O'Reilly: So these are very decent prices.
Shen: So you're saving a couple of dollars per month, absolutely, if you do it through Amazon, and there's definitely some other perks there, too.
O'Reilly: Now, this isn't to be confused with Amazon's -- they're just in talks to do this -- but I wanted to point out, this isn't to be confused with Amazon's plans to try to get major networks to do a streaming Internet service to literally directly compete with cable channels.
Shen: Oh, yes, so ...
O'Reilly: Cable companies, I should say.
Shen: There are, of course, some of the rumors behind that as well. Still, we still haven't heard any new rumblings of that. But at the same time, yeah, it should definitely be noted that this streaming-partners program does not include live television.
O'Reilly: Yeah, and my understanding, just the last I heard, was they had reached out to ABC and NBC and everything, but it's kind of awkward because NBC is, of course, owned by Comcast, which doesn't want to lose the cable subscriptions. But on the other hand, and one of the reasons Showtime and Starz are probably doing a discount for the subscriptions that's actually been announced, Amazon Prime has 45 million members. That's a big enchilada.
Shen: So I think that's what I would consider to be the first major reason why networks would want to sign up for this streaming partners program. Because when you think about it at first, I personally would be a little bit concerned when you have -- because the thing is here, and Amazon mentions in the press release -- is that they will be managing a lot of things for their video provider.
So that includes driving subscriber acquisition, handling customer service, managing billing, serving the content obviously, managing compatibility across a lot of different set-top boxes and other devices.
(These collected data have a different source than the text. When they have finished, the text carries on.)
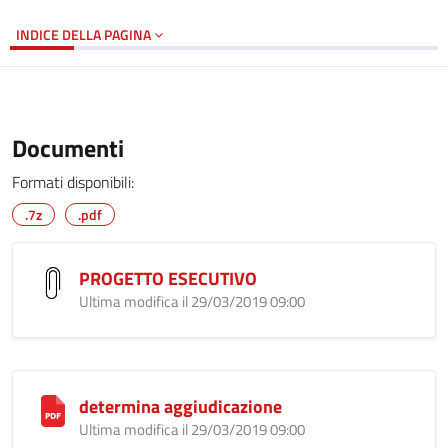
INDICE DELLA PAGINA
Documenti
Formati disponibili:
.7z
.pdf
PROGETTO ESECUTIVO
Ultima modifica il 29/03/2019 09:00
determina aggiudicazione
Ultima modifica il 29/03/2019 09:00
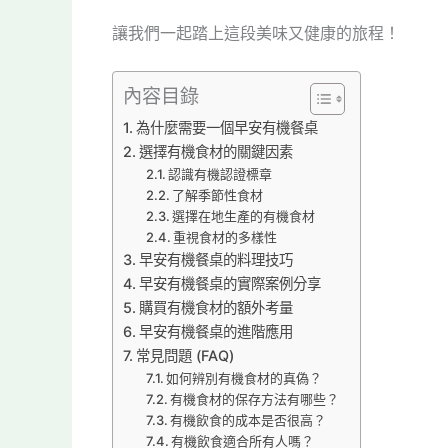
讓我們一起踏上這段美味又健康的旅程！
內容目錄
為什麼需要一個早安有機餐桌
選擇有機食材的關鍵因素
認識有機認證標章
了解季節性食材
選擇在地生產的有機食材
重視食材的多樣性
早安有機餐桌的料理技巧
早安有機餐桌的實際案例分享
購買有機食材的額外考量
早安有機餐桌的進階應用
常見問題 (FAQ)
如何辨別有機食材的真偽？
有機食材的保存方法有哪些？
有機飲食的成本是否很高？
有機飲食適合所有人嗎？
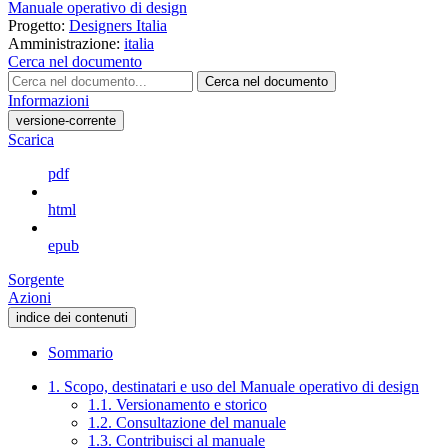
Manuale operativo di design
Progetto:
Designers Italia
Amministrazione:
italia
Cerca nel documento
Cerca nel documento
Informazioni
versione-corrente
Scarica
pdf
html
epub
Sorgente
Azioni
indice dei contenuti
Sommario
1. Scopo, destinatari e uso del Manuale operativo di design
1.1. Versionamento e storico
1.2. Consultazione del manuale
1.3. Contribuisci al manuale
So you're really handing over the reins essentially to Amazon entirely. But the perks there also, they are managing all those things, right? They are giving you access to what you said, about almost 50 million of its Prime members, and you know, I think another issue is that for a lot of these smaller services, like, Showtime has its own streaming service, right?
The problem is that it's hard to break into that top three, four, five, where you already have Hulu, you already have Netflix, you have Prime TV, you have HBO Go. And if you're one of these small services to break into that, to get access to that same kind of subscriber numbers, this immediately puts you in a position to benefit from that exposure with Amazon, of course. And it will be really interesting to see just how many people sign up.
They're offering a lot of free trials for every single network so that, you know, these are obviously the costs are on top of your $99 annual Prime payment. But it's on a monthly basis. It will be really interesting to see what kind of numbers they get and how successful this is for Starz even. And this is their first rollout of a streaming service at all. And they're doing it in conjunction with this Amazon program.
Sean O'Reilly has no position in any stocks mentioned. Vincent Shen has no position in any stocks mentioned. The Motley Fool owns shares of and recommends Amazon.com, AMC Networks, and Netflix. The Motley Fool recommends Starz. Try any of our Foolish newsletter services free for 30 days. We Fools may not all hold the same opinions, but we all believe that considering a diverse range of insights makes us better investors. The Motley Fool has a disclosure policy.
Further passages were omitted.